Task statement: Leaving out all pictures, write out word for word the lines from the one containing "keino vähentää energian" to the end of the data below.

Records excerpted from a collection
━━━━━━

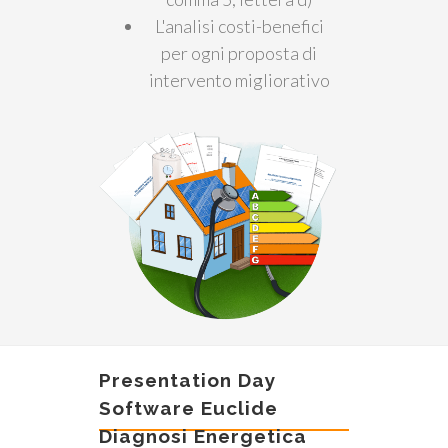
L'analisi costi-benefici
per ogni proposta di
intervento migliorativo
Presentation Day
Software Euclide
Diagnosi Energetica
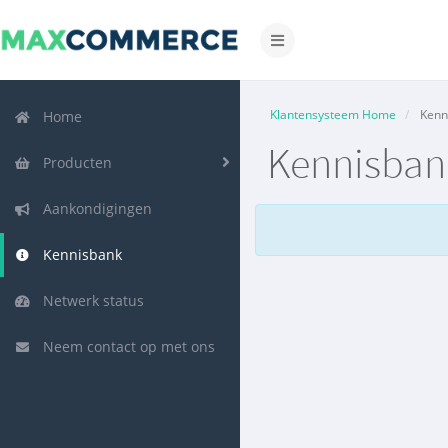
Navigatie
in-/uitschakelen
Klantensysteem Home
Kenn
Home
Kennisban
Producten
Aankondigingen
Kennisbank
Netwerk status
Neem contact op met ons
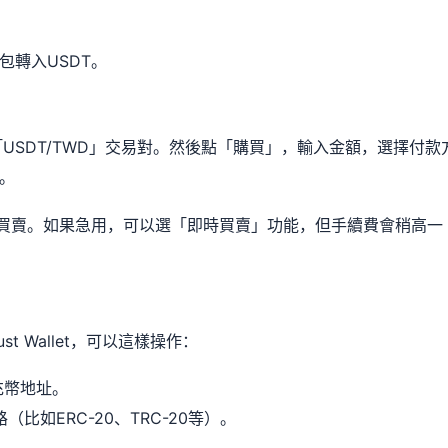
包轉入USDT。
USDT/TWD」交易對。然後點「購買」，輸入金額，選擇付款
。
著買賣。如果急用，可以選「即時買賣」功能，但手續費會稍高一
st Wallet，可以這樣操作：
充幣地址。
如ERC-20、TRC-20等）。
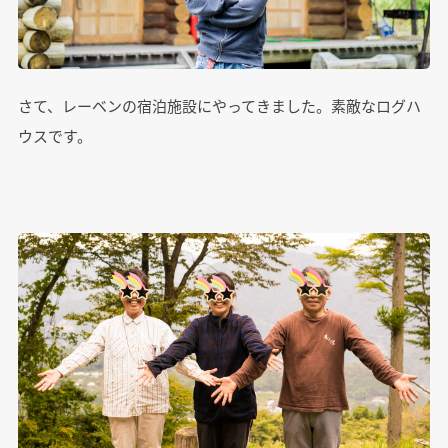
さて、レーベンの宿泊施設にやってきました。素敵なログハ
ウスです。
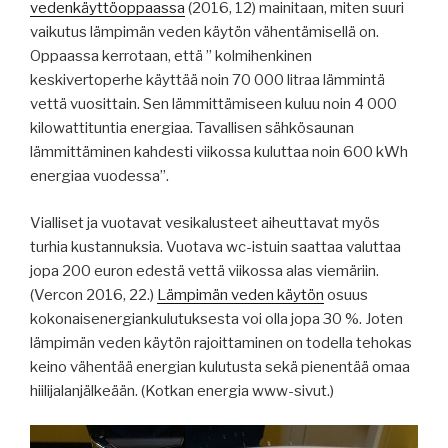
vedenkäyttöoppaassa
(2016, 12) mainitaan, miten suuri
vaikutus lämpimän veden käytön vähentämisellä on.
Oppaassa kerrotaan, että ” kolmihenkinen
keskivertoperhe käyttää noin 70 000 litraa lämmintä
vettä vuosittain. Sen lämmittämiseen kuluu noin 4 000
kilowattituntia energiaa. Tavallisen sähkösaunan
lämmittäminen kahdesti viikossa kuluttaa noin 600 kWh
energiaa vuodessa”.
Vialliset ja vuotavat vesikalusteet aiheuttavat myös
turhia kustannuksia. Vuotava wc-istuin saattaa valuttaa
jopa 200 euron edestä vettä viikossa alas viemäriin.
(Vercon 2016, 22.)
Lämpimän veden käytön
osuus
kokonaisenergiankulutuksesta voi olla jopa 30 %. Joten
lämpimän veden käytön rajoittaminen on todella tehokas
keino vähentää energian kulutusta sekä pienentää omaa
hiilijalanjälkeään. (Kotkan energia www-sivut.)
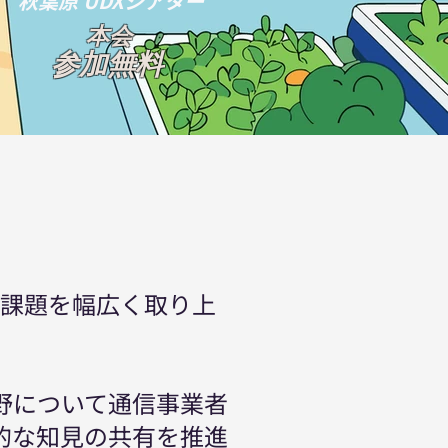
秋葉原 UDXシアター
​本会
参加無料
実務課題を幅広く取り上
野について通信事業者
的な知見の共有を推進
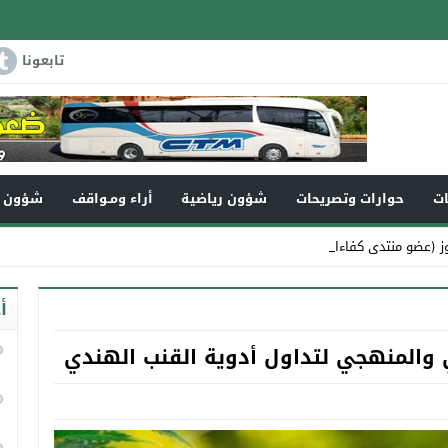
تابعونا
ات
حوارات وتصريحات
شؤون رياضية
أراء ومـواقف
شؤون و
 (عضو منتدى كفاءات تاونات) _
أ
 والمنهجي لتداول أدوية القنب الهندي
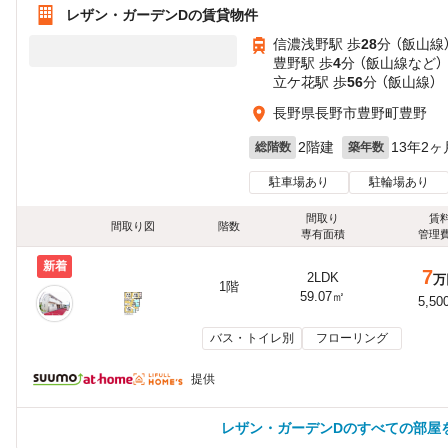
レザン・ガーデンDの賃貸物件
信濃浅野駅 歩
28
分 （飯山線
豊野駅 歩
4
分 （飯山線
など
）
立ケ花駅 歩
56
分 （飯山線）
長野県長野市豊野町豊野
2階建
13年2ヶ
総階数
築年数
駐車場あり
駐輪場あり
間取り
賃
間取り図
階数
専有面積
管理
新着
7
2LDK
万
1階
59.07㎡
5,50
バス・トイレ別
フローリング
提供
レザン・ガーデンDのすべての部屋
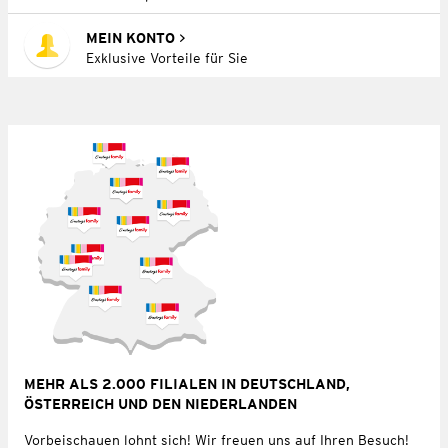
MEIN KONTO
Exklusive Vorteile für Sie
MEHR ALS 2.000 FILIALEN IN DEUTSCHLAND,
ÖSTERREICH UND DEN NIEDERLANDEN
Vorbeischauen lohnt sich! Wir freuen uns auf Ihren Besuch!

━━━━━━

Exercise answer:
keino vähentää energian kulutusta sekä pienentää omaa
hiilijalanjälkeään. (Kotkan energia www-sivut.)
秋葉原 UDXシアター
​本会
参加無料
実務課題を幅広く取り上
野について通信事業者
的な知見の共有を推進
تابعونا
ات
حوارات وتصريحات
شؤون رياضية
أراء ومـواقف
شؤون و
 (عضو منتدى كفاءات تاونات) _
أ
 والمنهجي لتداول أدوية القنب الهندي
レザン・ガーデンDの賃貸物件
信濃浅野駅 歩
28
分 （飯山線
豊野駅 歩
4
分 （飯山線
など
）
立ケ花駅 歩
56
分 （飯山線）
長野県長野市豊野町豊野
2階建
13年2ヶ
総階数
築年数
駐車場あり
駐輪場あり
間取り
賃
間取り図
階数
専有面積
管理
新着
7
2LDK
万
1階
59.07㎡
5,50
バス・トイレ別
フローリング
提供
レザン・ガーデンDのすべての部屋
MEIN KONTO
Exklusive Vorteile für Sie
MEHR ALS 2.000 FILIALEN IN DEUTSCHLAND,
ÖSTERREICH UND DEN NIEDERLANDEN
Vorbeischauen lohnt sich! Wir freuen uns auf Ihren Besuch!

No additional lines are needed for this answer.